Che differenza c'è tra il Portale Deposito atti Penali e APP?
Il Portale Deposito atti Penali nasce nell'emergenza sanitaria per alcune categorie di atti, con l'articolo 24 del D.L. 137/2020; l'applicativo del processo penale è l'infrastruttura più ampia che dovrebbe assorbire ed estendere quelle funzioni. La transizione procede per uffici e per tipologie di atto, con rinvii ripetuti, quindi le indicazioni variano da una sede all'altra.
Cosa si fa se il sistema non funziona il giorno della scadenza?
Se il malfunzionamento è certificato dalla DGSIA e attestato sul portale del Ministero, oppure è accertato e attestato dal dirigente dell'ufficio giudiziario, si applica l'articolo 175-bis c.p.p.: l'atto si redige in forma analogica e si deposita con modalità non telematiche. Se il problema è locale allo studio non c'è attestazione, e resta la richiesta di restituzione nel termine ex articolo 175 c.p.p., con l'onere di provare il caso fortuito o la forza maggiore.

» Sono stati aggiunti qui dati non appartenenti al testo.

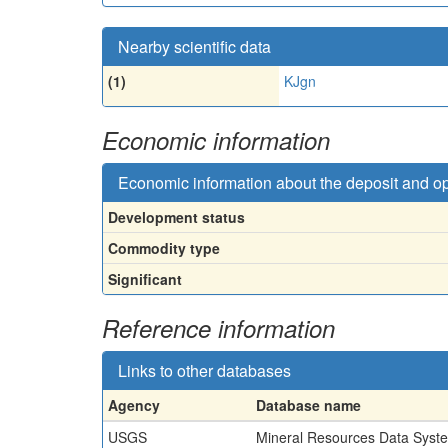
Nearby scientific data
(1)
KJgn
Economic information
Economic information about the deposit and o
Development status
Commodity type
Significant
Reference information
Links to other databases
Agency
Database name
USGS
Mineral Resources Data Syst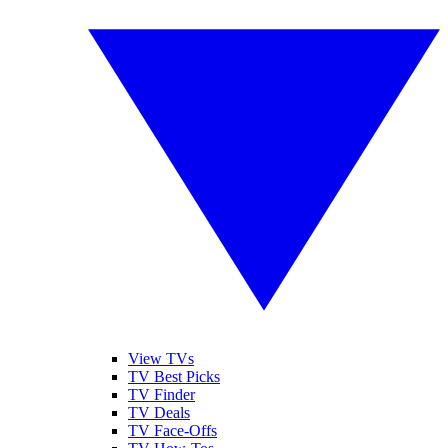
View TVs
TV Best Picks
TV Finder
TV Deals
TV Face-Offs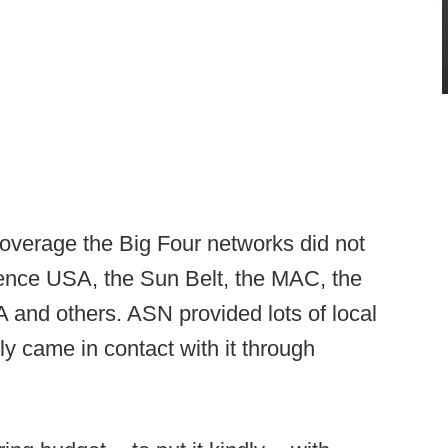
coverage the Big Four networks did not
rence USA, the Sun Belt, the MAC, the
 and others. ASN provided lots of local
y came in contact with it through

Il collaboratore di studio può depositare al posto dell'avvocato?
No. L'accesso all'area riservata avviene con identità digitale personale e il sistema verifica la qualifica dell'utente. Il collaboratore prepara l'atto e i dati del deposito, ma il caricamento lo esegue il difensore con le proprie credenziali e la propria firma digitale.